Maggie #3

I lean my forehead against the cool window glass and close my eyes for a second. This whole situation is absolutely insane, and somehow, the worst part might be that a small piece of me feels safer knowing he put someone out there.

Two hours later, I’m curled sideways on the sofa wearing an oversized shelter T-shirt and fuzzy socks while pretending to read one of my romance paperbacks. Pretending being the key word. I have reread the same paragraph six times.

A knock sounds at my door, and every muscle in my body tightens before I can stop it. My heart starts hammering hard against my ribs while I push myself up from the sofa, staring toward the entryway as another knock follows a few seconds later.

I move carefully toward the door and look through the peephole.

Alexei.

Relief washes through me so fast it almost makes my knees weak, which feels a little alarming considering the man standing outside my apartment just admitted to putting security on my building like that’s a perfectly normal thing to do. But, I unlock the door anyway.

Alexei stands in the hallway, wearing black slacks and a black button-down shirt, the sleeves rolled to his forearms.

Then my eyes land on his hands, and my stomach drops at the sight of the fresh bruising across his knuckles.

“What happened?”

His eyes drop toward his hand before lifting back to mine. “Nothing that requires concern.”

“That’s not a reassuring answer.”

A faint exhale leaves him. “I came to check the apartment.”

“At eleven o’clock at night?”

“Yes.”

I stare at him for a heartbeat before stepping aside. “Come in before my neighbors start spreadin’ conspiracy theories.”

Alexei walks inside slowly, his attention moving over the apartment in that intensely observant way of his.

The windows. The locks. The fire escape stairs.

Even here in my tiny apartment with mismatched throw pillows and dog fur permanently attached to half my furniture, he notices everything automatically.

The realization sends another uneasy twist through my chest because no matter how normal he can seem sitting across from me, eating peach pie, this part of him is not normal at all.

His attention finally lands on the romance novel I left open on the sofa. One dark eyebrow lifts.

I quickly snatch the book up. “You saw nothing.”

“I saw a shirtless man holding a woman against a lighthouse.”

“Oh my God.” I can feel my cheeks redden.

“There may also have been wind dramatically blowing through both of their hair.”

I glare at him. “I hate you.”

“No, kotyónok.” His eyes meet mine again. “You don’t.”

The confidence in his voice sends heat straight to my core.

I motion toward the sofa before my brain can short-circuit completely. “You want coffee?”

“It’s almost midnight.” He smiles faintly. “You have vodka?”

I snort low. “In this economy? No.”

“Whiskey?”

“All I’ve got is beer and questionable orange juice.”

That earns the smallest laugh from him. “Beer is fine.”

“Well look at that. The mysterious billionaire drinks like a normal person after all.”

His eyes meet mine again. “I never claimed otherwise.”

The low roughness in his voice follows me all the way into the kitchen, leaving my stomach doing foolish little somersaults while I grab two beers from the fridge.

A few minutes later, we sit across from each other on my sofa with cold bottles in our hands and tension stretched tightly through the room.

I notice the bruises again as he sips his beer. Alexei notices me noticing.

“You want answers.”

It’s not phrased like a question.

I pull my legs beneath me. “Yes.”

He studies me quietly. The lamp beside the sofa highlights the exhaustion beneath his composure tonight. Older grief lives there, too.

“You already know enough to suspect the truth,” he says finally.

A knot tightens low in my stomach. “The truth about what?”

“My family.”

The room suddenly feels smaller.

Alexei leans back against the sofa. “My brother, Roman, is pakhan of the Agapov bratva.”

The Russian word hangs there between us.

I swallow before repeating the word. “Pakhan.”

“The boss,” he clarifies.

Even though part of me already knew, hearing him say it aloud still knocks the air from my lungs.

Suddenly, every instinct I’ve had around him clicks painfully into place.
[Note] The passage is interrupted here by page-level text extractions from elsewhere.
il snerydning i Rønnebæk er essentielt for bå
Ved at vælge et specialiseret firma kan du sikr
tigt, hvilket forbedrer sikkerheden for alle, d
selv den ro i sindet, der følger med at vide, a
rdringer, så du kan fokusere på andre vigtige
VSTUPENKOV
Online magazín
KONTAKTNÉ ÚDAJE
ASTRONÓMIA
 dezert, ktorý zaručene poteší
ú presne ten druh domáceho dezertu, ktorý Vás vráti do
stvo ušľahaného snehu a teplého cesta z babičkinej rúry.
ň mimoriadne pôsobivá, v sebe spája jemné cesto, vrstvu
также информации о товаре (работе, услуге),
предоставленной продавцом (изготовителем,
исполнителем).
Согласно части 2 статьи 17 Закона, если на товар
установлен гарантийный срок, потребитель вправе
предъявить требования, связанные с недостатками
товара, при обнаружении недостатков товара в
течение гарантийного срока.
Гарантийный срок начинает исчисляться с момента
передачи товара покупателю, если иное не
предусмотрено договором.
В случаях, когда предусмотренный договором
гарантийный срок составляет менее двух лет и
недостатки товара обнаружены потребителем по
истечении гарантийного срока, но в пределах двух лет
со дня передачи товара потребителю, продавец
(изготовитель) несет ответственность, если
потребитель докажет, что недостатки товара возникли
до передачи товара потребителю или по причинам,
The bodyguards. The constant security. The tension that seems to follow him everywhere.

Even the way he walks into a room already prepared for trouble before anybody else notices it coming.
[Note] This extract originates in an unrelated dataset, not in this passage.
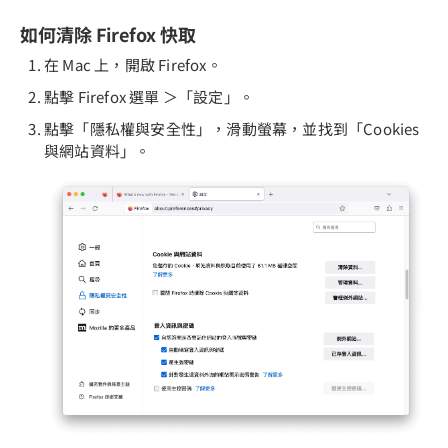
如何清除 Firefox 快取
在 Mac 上，開啟 Firefox。
點擊 Firefox 選單 ＞「設定」。
點擊「隱私權與安全性」，滑動螢幕，並找到「Cookies
與網站資料」。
And beneath all that polished billionaire charm sits the quieter truth I’ve been trying not to look at too closely.

Violence.

I stare down at the beer bottle between my hands before lifting my eyes back to him. “And you?”

Alexei drags a slow breath through his nose before answering. “I handle Black Tide Logistics.”

“That’s not what I asked.”

“I was raised inside that world,” he admits.

I study his bruised knuckles again. “Did you do that tonight?”

His expression doesn’t change. “Yes.”

Sitting there on my sofa with a beer in my hand and a dangerous man calmly admitting violence to my face, I realize the scariest part is that I still want him to stay.